Electron microscopy is used when the greatest resolution is required, and when the living state can be ignored. The images produced in an electron microscope reveal the so-called ultrastructure of cells. There are two different types of electron microscope – the transmission electron microscope (TEM) and the scanning electron microscope (SEM). In the TEM, electrons that pass through the specimen are imaged. In contrast, in the SEM, electrons that are reflected back from the specimen (secondary electrons) are collected, and the surfaces of specimens are imaged.

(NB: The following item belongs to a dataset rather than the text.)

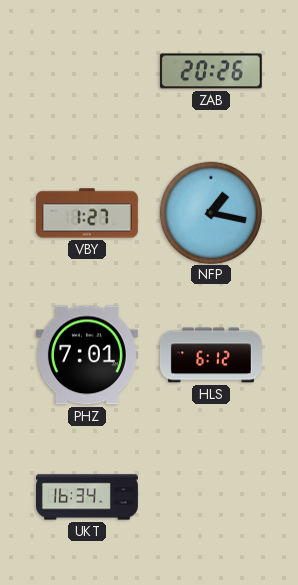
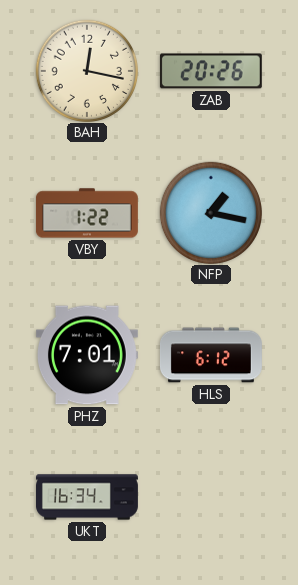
BAH: none -> 12:17
VBY: 1:27 -> 1:22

The equivalent of the light source in an electron microscope is the electron gun. When a high voltage of between 40 000 and 100 000 volts (the accelerating voltage) is clamped between the cathode and the anode, a tungsten fi lament emits electrons (Figure 1). The negatively charged electrons pass through a hole in the anode, forming an electron beam. The beam of electrons passes through a stack of electromagnetic lenses (referred to as the column). Focussing of the electron beam is achieved by changing the voltage across the electromagnetic lenses. When the electron beam passes through the specimen, some of them are scattered, while others are focussed by the projector lens onto the detector. The detector can be a phosphorescent screen, photographic film or a digital camera. Since electrons have a limited penetration power, specimens for TEM must be thin (50–100 nm) to allow them to pass through.

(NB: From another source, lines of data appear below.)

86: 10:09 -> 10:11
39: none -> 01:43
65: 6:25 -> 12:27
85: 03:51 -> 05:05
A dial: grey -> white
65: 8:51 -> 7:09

Fig1. Light and electron microscopy. Schematic that compares the path of light through a compound light microscope (LM) with the path of electrons through a transmission electron microscope (TEM). Light from a lamp (LM) or a beam of electrons from an electron gun (TEM) is focussed at the specimen by glass (LM) or electromagnetic condenser lenses (TEM). For the LM, the specimen is mounted on a glass slide with a coverslip placed on top, and for the TEM the specimen is placed on a copper electron microscope grid. The image is magnified with an objective lens (glass in the LM and electromagnetic lens in the TEM), and projected onto a detector with the eyepiece lens in the LM or the projector lens in the TEM. The detector can be the eye or a digital camera in the LM or a phosphorescent viewing screen or digital camera in the TEM.

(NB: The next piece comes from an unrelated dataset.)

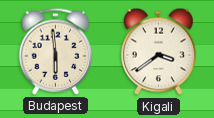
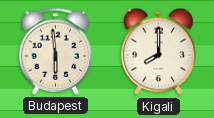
Kigali: 3:39 -> 8:00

Thicker specimens can be viewed by using a higher accelerating voltage, for example in the intermediate-voltage electron microscope (IVEM) or the high- voltage electron microscope (HVEM), which use acceleration voltages of 400 000 V and 1 MV (= 106 V), respectively. Stereo images can be collected by acquiring two images at 8–10° tilt angles. Such images are useful in assessing the 3D relationships of organelles within cells when viewed in a stereoscope or with a digital stereo- projection system.